SEC Reforms Rule 10b5-1 to Improve Insider Trading Plans and Transparency
To strengthen investor protections against insider trading, the Securities and Exchange Commission adopted amendments to Rule 10b5-1 under the Securities Exchange Act of 1934 and new disclosure requirements today. Updates to Rule 10b5-1(c)(1), which provides an affirmative defense to insider trading liability under Section 10(b), and Rule 10b-5 are among the changes.

The final rules aim to strengthen investor protections against insider trading and to assist shareholders in understanding when and how insiders trade in securities for which they may have material nonpublic information.
“The SEC established Exchange Act Rule 10b5-1 about 20 years ago. This rule provided affirmative defenses for corporate insiders and companies to buy and sell company stock in good faith — before becoming aware of material nonpublic information,” said SEC Chair Gary Gensler. However, we’ve heard from courts, commentators, and members of Congress over the last two decades that insiders have sought to benefit from the rule’s liability protections while trading securities opportunistically on the basis of material nonpublic information.

Today’s amendments, I believe, will help fill those potential gaps. These issues reflect investors’ confidence in the markets. It’s always a good thing when we can boost investor confidence in the markets. It assists investors in deciding where to put their money.
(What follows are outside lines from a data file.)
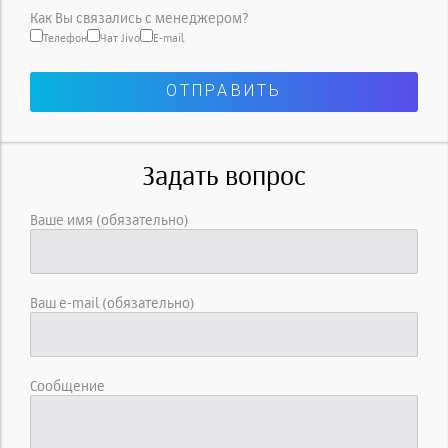
Как Вы связались с менеджером?
Телефон
Чат Jivo
E-mail
Задать вопрос
Ваше имя (обязательно)
Ваш e-mail (обязательно)
Сообщение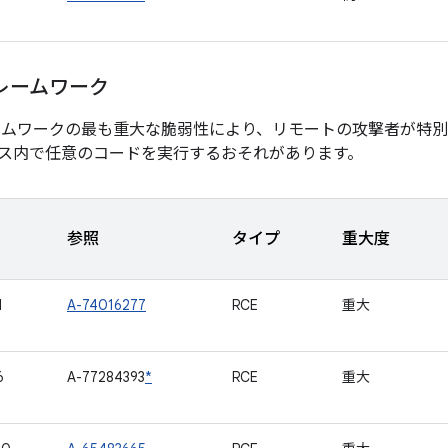
レームワーク
ームワークの最も重大な脆弱性により、リモートの攻撃者が特
ス内で任意のコードを実行するおそれがあります。
参照
タイプ
重大度
1
A-74016277
RCE
重大
6
A-77284393
*
RCE
重大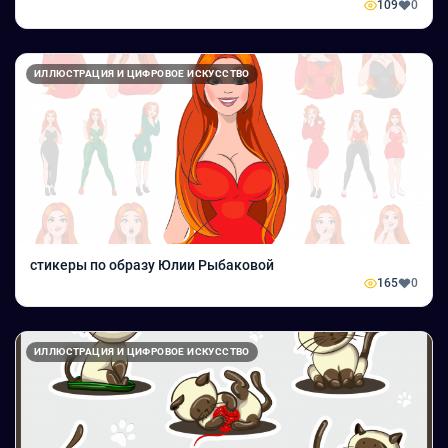
109
0
ИЛЛЮСТРАЦИЯ И ЦИФРОВОЕ ИСКУССТВО
стикеры по образу Юлии Рыбаковой
165
0
ИЛЛЮСТРАЦИЯ И ЦИФРОВОЕ ИСКУССТВО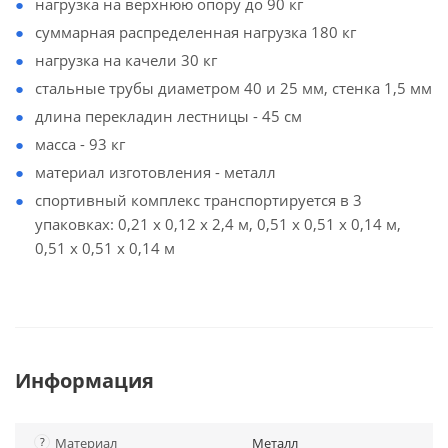
нагрузка на верхнюю опору до 90 кг
суммарная распределенная нагрузка 180 кг
нагрузка на качели 30 кг
стальные трубы диаметром 40 и 25 мм, стенка 1,5 мм
длина перекладин лестницы - 45 см
масса - 93 кг
материал изготовления - металл
спортивный комплекс транспортируется в 3
упаковках: 0,21 х 0,12 х 2,4 м, 0,51 х 0,51 х 0,14 м,
0,51 х 0,51 х 0,14 м
Информация
?
Материал
Металл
It reduces the cost of capital for businesses looking to raise capital, grow, and innovate, facilitating capital formation.”
The rule changes bring the conditions for the 10b5-1 affirmative defense up to date. The amendments, in particular, impose cooling-off periods for persons other than issuers before trading can begin under a Rule 10b5-1 plan. They also include a requirement that all parties who enter into a Rule 10b5-1 plan do so in good faith.
The amendments also require directors and officers to include representations in their plans attesting that: (1) they are not aware of any material nonpublic information about the issuer or its securities; and (2) they are adopting the plan in good faith and not as part of a plan or scheme to evade the prohibitions of Rule 10b-5.
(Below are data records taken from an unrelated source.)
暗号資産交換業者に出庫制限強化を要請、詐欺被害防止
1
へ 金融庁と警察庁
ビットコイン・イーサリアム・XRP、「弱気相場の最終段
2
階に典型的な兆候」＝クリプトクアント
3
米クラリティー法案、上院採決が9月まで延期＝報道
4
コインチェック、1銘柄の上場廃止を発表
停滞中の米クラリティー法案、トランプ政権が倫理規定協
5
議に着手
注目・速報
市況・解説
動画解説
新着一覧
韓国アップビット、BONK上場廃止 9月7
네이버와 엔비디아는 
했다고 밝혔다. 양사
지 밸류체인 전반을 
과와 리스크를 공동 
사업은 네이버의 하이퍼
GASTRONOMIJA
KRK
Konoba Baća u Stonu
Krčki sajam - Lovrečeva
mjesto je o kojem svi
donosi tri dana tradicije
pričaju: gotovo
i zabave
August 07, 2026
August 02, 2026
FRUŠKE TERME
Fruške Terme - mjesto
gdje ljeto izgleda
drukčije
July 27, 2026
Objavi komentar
The amendments restrict the use of multiple overlapping trading plans and limit the ability of all persons other than issuers to rely on the affirmative defense for a single-trade plan to one single-trade plan per twelve-month period.
The amendments will require more detailed disclosure about issuers’ insider trading policies and procedures, including quarterly disclosure by issuers about the use of Rule 10b5-1 plans and certain other trading arrangements by its directors and officers for trading its securities.
The final rules require issuers to disclose their policies and practices regarding the timing of option grants as well as the release of material nonpublic information. The rules will require issuers to report any option awards beginning four business days before the filing of a periodic report or the filing or furnishing of a current report on Form 8-K that discloses material nonpublic information, including earnings information, and ending one business day after a triggering event on a new table.

Insiders who file Forms 4 or 5 will be required to checkbox whether a reported transaction was intended to satisfy the affirmative defense conditions of Rule 10b5-1(c) and to disclose the date the trading plan was adopted. Finally, genuine gifts of securities that were previously permitted to be reported on Form 5 must now be reported on Form 4.
The final rules will go into effect 60 days after the adopting release is published in the Federal Register. Section 16 reporting persons must comply with the Forms 4 and 5 amendments for beneficial ownership reports filed on or after April 1, 2023.
In the first filing that covers the first full fiscal period that begins on or after April 1, 2023, issuers will be required to comply with the new disclosure requirements in Exchange Act periodic reports on Forms 10-Q, 10-K, and 20-F, as well as any proxy or information statements. The final amendments postpone compliance with the additional disclosure requirements for smaller reporting companies by six months.